I think if I were Jesus, I'd be embarrassed about mosquitoes the way I'm embarrassed when my dad offers to take strangers' pictures for them at parks and monuments. He's proactive about the picture taking; he doesn't wait to be approached, but rather seeks out the opportunity. And when one of the disciples was bit by a mosquito, I imagine Christ felt the same way. Like, "Come on, dad. Really? Mosquitoes?"
99% of the time, I have the heart of an eco-warrior. When EarthFirst burns down some vapid drywall development in a sensitive area, I think "fair enough." When I see weeds cracking the sidewalk, I tend to side with the ragged little green jihadists. But when I get bit by a mosquito, a cloud darkens my visage and I turn straight neocon. Pave the earth, drain the rivers and lakes, kill everything without a federal ID card. All foodweb participants must fill out an application, the first question of which is "are you a mosquito or do you have any mosquito sympathies." I want to usher in animal kingdom McCarthyism and route out every species with parasitic tendencies: Okay, I know you're not actually a mosquito, but you produced a film that portrayed them in a less than sinister light...pinko.
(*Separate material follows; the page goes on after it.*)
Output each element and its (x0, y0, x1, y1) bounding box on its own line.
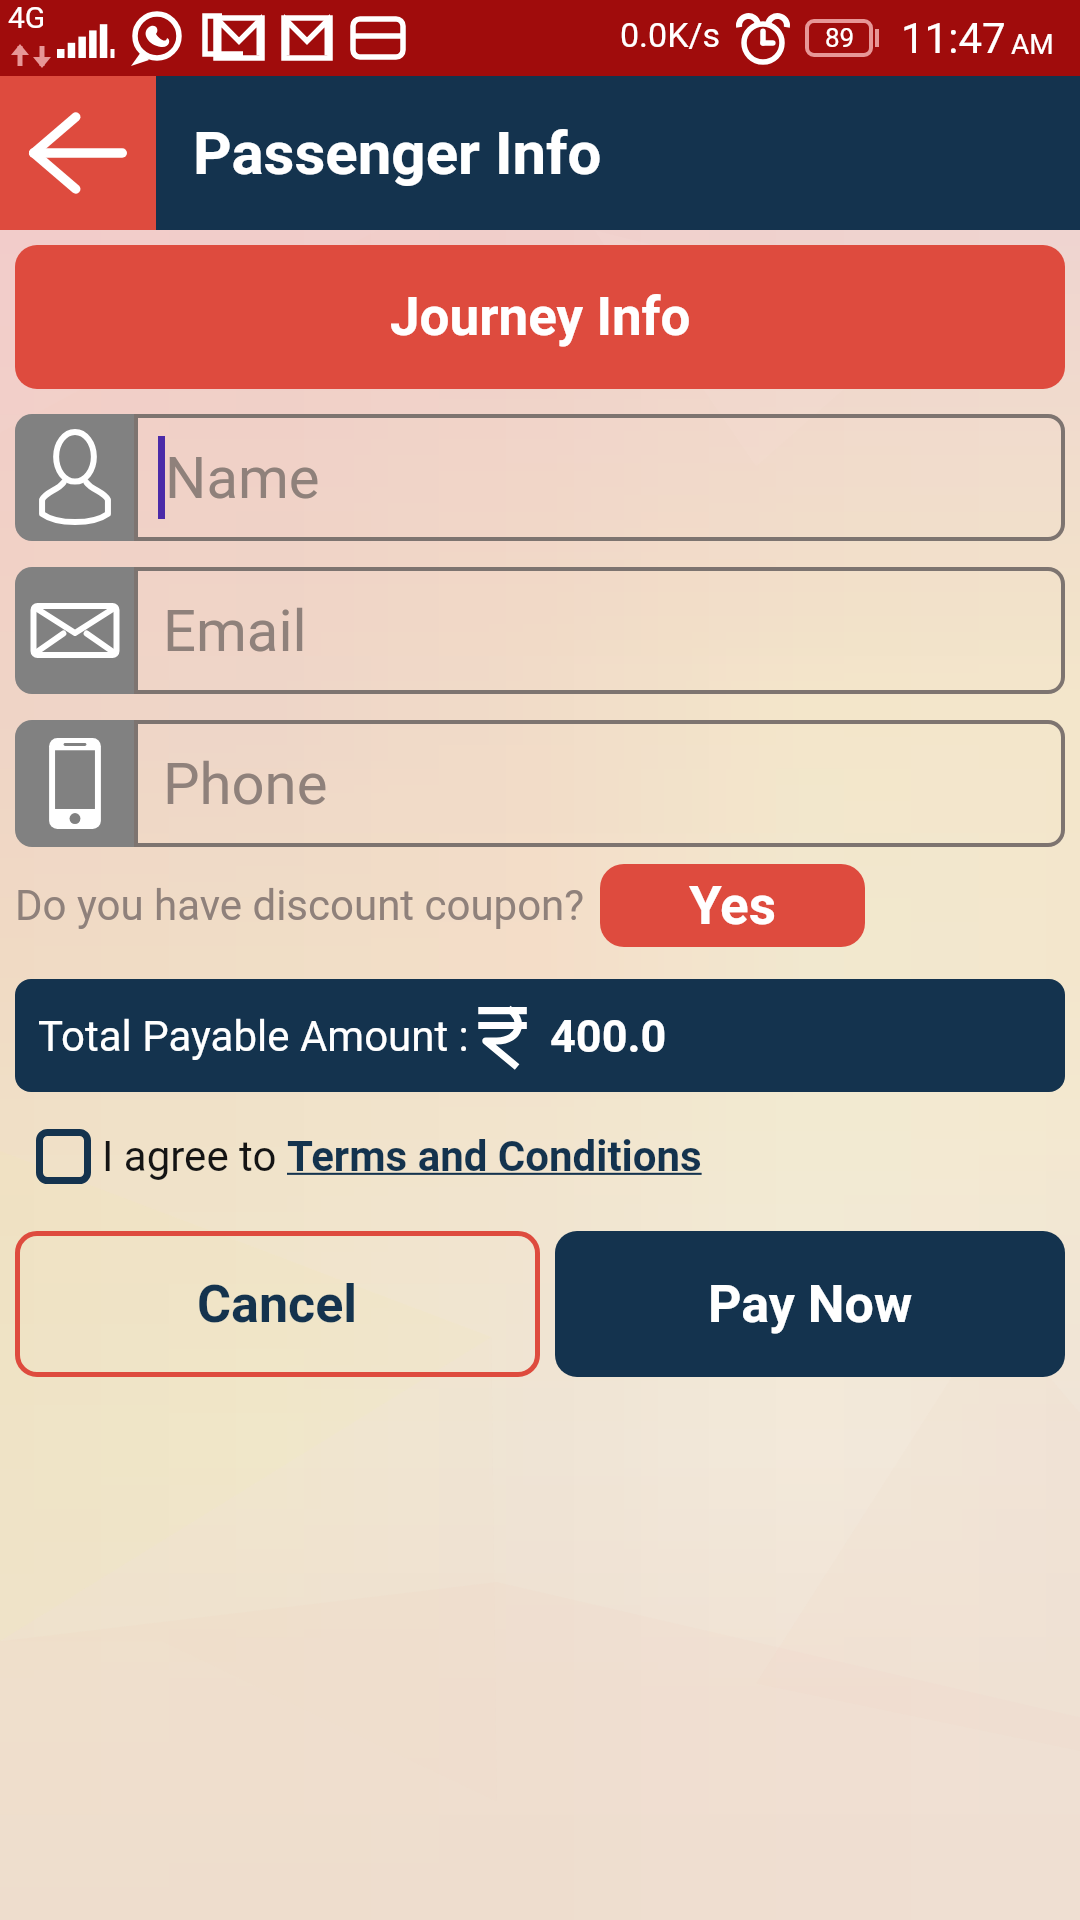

The thing is, I've got no issue with their bloodthirst. I've got plenty to give and they've got broods to feed. It's with their damn anti-coagulant that I take issue. Has anyone in the mosquito community really thought this one through? It's a little greedy isn't it? I mean, one never gets more than a prick anyway, and by the time they do, it's curtains for draculito. Just deal with a little coagulation and live to suck another day. Where did this Russian strategy for blood sucking come from anyway? Throw every mosquito at them, make them slow, obvious and unable to fight back, and some will eventually get through. I wish the mosquitoes would consult with Rumsfeld. I'd much prefer a smaller, stealthier population.
A species of precise, clean-proboscis'd mosquitoes is something I'd gladly abide, even welcome on camping trips. Something like a tiny, insectoid cattle egret. I'd even set out a small dish of heart juice after a heavy rain, just a little tray on the porch. But, as they stand, I can't morally defend them against even the most indiscreet and disproportionate of man's responses.